# 5.1 Headset Configurations



## lyndonguitar (Feb 15, 2012)

I just bought this headset and so far I'm enjoying the quality, 
Its a 5.1 Surround Headset with Desktop Equalizer Controls

however I'm having difficulties fine tuning the settings for the best eargasm.(e.g. Setting 1 is better in gaming while setting 2 is better in music) 

Im using Realtek HD Audio Manager, the headset is connected via 4 x 3.5 mm jacks(5.1)

I'm using it for youtube, music, gaming and movies.

I want the setting to be good in everything so I won't change it everytime im doing something. and I want a lot of bass(the headset has good vibration) 
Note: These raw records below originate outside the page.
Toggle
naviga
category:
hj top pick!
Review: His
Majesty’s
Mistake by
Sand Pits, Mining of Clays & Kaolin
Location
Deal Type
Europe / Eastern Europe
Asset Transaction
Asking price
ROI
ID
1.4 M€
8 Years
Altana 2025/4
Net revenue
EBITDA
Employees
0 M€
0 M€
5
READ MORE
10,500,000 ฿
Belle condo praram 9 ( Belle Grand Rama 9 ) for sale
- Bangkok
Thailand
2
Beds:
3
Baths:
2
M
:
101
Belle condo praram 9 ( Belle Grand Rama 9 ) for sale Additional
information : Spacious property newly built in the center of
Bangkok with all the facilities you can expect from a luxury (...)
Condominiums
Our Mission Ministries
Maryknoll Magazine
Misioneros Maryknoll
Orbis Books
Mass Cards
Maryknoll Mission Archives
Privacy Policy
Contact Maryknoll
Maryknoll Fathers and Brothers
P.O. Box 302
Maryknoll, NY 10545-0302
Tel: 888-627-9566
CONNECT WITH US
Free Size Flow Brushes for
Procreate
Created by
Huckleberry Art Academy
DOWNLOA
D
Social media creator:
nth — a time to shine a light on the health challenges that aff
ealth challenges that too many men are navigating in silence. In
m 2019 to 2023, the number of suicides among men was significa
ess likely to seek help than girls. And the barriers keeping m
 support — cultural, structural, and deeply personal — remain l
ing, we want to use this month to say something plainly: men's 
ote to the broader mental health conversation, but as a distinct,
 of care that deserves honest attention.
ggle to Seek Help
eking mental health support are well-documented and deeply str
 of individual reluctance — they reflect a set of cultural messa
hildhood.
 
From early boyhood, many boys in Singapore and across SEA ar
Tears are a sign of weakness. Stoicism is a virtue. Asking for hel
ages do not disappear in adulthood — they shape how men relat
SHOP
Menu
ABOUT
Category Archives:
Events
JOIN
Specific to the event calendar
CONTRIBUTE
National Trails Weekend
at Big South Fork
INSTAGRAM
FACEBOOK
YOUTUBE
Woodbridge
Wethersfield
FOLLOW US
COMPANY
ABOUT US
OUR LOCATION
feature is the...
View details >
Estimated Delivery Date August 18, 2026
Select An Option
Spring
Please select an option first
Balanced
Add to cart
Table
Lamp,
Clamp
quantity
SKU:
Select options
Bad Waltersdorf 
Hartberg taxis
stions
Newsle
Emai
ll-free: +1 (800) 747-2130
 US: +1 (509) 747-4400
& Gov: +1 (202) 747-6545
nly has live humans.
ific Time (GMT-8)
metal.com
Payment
Anyone here who have the same headset or have 5.1 surround headset?? what are the best configurations? 

My current settings

Speaker Config
5.1 Speaker, everything of the left side is checked.
speaker fill, check
bass management, check
loudness equalization, check
sound effects tab
loudness eq, check
equalizer = bass


----------



## Frederik S (Feb 15, 2012)

Turn off all the stuff in the realtek suite and manage the sound quality via the podded amplifier for the best results.


----------



## CJCerny (Feb 15, 2012)

Also important to note that you may not be getting 5.1 from stereo sources. Realtek onboard sound cannot typically output stereo as 5.1 sound. Music and Youtube would be your stereo sources.


----------